Two months ago, Republicans in Georgia won more votes for Senate than the Democratic candidates, even as Joe Biden defeated President Trump at the top of the ticket. On Tuesday for the runoff races, the Georgia electorate was very different; so was the outcome.
Jon Ossoff and Raphael Warnock prevailed in Georgia with the help of superior Democratic turnout, especially among Black Georgians, which allowed them to overcome their disadvantage with voters who might have been decisive in Mr. Biden’s victory but voted Republican down-ballot.

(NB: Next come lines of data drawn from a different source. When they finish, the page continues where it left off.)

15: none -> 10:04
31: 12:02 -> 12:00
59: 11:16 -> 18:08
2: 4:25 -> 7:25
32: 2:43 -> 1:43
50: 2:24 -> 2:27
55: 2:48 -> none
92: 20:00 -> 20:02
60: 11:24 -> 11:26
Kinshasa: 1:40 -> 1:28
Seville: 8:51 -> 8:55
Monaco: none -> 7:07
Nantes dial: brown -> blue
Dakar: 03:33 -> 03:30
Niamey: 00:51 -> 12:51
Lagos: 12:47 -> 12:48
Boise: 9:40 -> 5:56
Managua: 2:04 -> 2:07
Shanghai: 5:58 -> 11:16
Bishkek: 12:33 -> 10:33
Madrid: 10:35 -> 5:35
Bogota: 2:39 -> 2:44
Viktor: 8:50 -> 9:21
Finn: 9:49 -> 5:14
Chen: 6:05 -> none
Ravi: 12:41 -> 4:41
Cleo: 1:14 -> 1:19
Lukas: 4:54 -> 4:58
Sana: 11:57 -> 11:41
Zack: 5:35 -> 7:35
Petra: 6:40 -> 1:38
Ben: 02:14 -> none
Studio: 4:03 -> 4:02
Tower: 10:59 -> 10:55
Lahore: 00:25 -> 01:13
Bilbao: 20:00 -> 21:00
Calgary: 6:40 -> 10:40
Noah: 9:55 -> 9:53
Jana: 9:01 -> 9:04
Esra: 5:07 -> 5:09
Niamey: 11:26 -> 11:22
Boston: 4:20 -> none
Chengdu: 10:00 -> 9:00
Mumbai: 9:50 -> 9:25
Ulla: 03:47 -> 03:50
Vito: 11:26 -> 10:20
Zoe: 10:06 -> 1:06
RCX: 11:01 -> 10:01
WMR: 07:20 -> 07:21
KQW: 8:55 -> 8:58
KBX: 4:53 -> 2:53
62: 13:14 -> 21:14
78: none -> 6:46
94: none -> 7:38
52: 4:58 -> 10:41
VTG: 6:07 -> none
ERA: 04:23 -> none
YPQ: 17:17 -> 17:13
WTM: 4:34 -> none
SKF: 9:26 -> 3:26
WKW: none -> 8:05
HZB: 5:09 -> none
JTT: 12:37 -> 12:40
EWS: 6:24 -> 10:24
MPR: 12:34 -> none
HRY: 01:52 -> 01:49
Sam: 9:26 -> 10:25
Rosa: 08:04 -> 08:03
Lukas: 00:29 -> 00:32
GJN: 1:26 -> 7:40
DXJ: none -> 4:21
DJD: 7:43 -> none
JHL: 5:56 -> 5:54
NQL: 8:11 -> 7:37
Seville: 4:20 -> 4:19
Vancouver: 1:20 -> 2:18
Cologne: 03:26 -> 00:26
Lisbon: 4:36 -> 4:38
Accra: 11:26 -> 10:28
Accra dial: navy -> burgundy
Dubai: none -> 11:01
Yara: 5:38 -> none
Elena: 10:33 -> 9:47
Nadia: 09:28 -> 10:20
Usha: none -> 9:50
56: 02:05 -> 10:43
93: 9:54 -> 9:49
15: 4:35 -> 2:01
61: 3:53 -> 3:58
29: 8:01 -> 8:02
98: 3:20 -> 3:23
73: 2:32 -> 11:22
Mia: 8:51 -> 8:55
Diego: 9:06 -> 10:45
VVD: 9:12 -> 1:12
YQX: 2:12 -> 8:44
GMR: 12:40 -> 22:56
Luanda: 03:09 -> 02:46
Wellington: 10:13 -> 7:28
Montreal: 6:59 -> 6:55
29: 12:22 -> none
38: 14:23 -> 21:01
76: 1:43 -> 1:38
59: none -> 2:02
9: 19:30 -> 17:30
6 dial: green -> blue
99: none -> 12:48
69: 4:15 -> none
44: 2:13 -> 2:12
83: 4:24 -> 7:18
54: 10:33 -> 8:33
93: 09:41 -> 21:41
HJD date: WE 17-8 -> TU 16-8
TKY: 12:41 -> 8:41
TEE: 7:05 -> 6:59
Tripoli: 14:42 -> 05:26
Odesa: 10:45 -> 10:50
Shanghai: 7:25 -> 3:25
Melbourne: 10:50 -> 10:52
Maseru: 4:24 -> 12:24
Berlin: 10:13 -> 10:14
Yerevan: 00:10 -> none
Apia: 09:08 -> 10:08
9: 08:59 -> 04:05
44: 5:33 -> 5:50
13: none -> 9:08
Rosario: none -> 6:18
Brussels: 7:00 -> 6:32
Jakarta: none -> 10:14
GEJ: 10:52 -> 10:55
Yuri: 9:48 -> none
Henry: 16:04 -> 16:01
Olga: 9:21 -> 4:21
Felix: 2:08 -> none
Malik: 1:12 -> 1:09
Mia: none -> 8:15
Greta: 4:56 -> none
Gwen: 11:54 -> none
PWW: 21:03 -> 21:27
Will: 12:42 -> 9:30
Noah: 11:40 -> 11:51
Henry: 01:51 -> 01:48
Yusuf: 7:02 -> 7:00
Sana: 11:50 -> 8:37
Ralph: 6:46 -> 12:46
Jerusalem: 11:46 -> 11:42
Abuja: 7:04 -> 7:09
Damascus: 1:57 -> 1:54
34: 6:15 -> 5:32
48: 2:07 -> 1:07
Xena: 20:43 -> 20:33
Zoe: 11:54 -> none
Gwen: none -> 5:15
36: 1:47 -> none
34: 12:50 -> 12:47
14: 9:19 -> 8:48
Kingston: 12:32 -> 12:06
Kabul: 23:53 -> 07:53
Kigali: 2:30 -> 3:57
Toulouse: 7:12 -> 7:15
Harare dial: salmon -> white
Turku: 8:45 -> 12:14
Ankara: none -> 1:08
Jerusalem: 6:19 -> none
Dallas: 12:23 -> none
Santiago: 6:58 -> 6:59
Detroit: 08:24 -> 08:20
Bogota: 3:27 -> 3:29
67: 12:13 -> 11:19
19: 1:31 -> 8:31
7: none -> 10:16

An authoritative analysis of the results won’t be possible until the state releases detailed data on exactly who voted and who stayed home. But the data available so far shows that Democrats benefited from a more favorable electorate, as a greater proportion of Democrats and especially Black voters returned to the polls than Republicans and white voters without college degrees. (The accompanying map shows how the margins shifted for Mr. Ossoff in his race against David Perdue; the map for Mr. Warnock vs. Kelly Loeffler, not shown, is essentially the same.)
Over all, turnout reached a remarkable 92 percent of 2020 general-election levels in precincts carried by Mr. Biden in November, compared with 88 percent of general election-levels in the precincts carried by Mr. Trump. These tallies include Upshot estimates of the remaining uncounted vote by precinct, and it suggests that nearly all of the Democratic gains since the November election can be attributed to the relatively stronger Democratic turnout.
A majority of Georgia’s Democratic voters are Black — they are roughly 30 percent of the overall electorate — and it was these voters who drove the stronger Democratic turnout. Over all, turnout reached 93 percent of 2020 levels in precincts where Black voters represented at least 80 percent of the electorate. In comparison, turnout fell to 87 percent of general election- levels in white working-class precincts.
In any election, it can be hard to decide whether to frame the result as a strong turnout for one side as opposed to a weak one from the other. In this election, it is easier to argue that the Black and Democratic turnout was strong rather than to say that the Republican turnout was weak. Republican turnout was extremely strong for a runoff election; had analysts been told of G.O.P. turnout in advance, most would have assumed the Republicans were on track to win.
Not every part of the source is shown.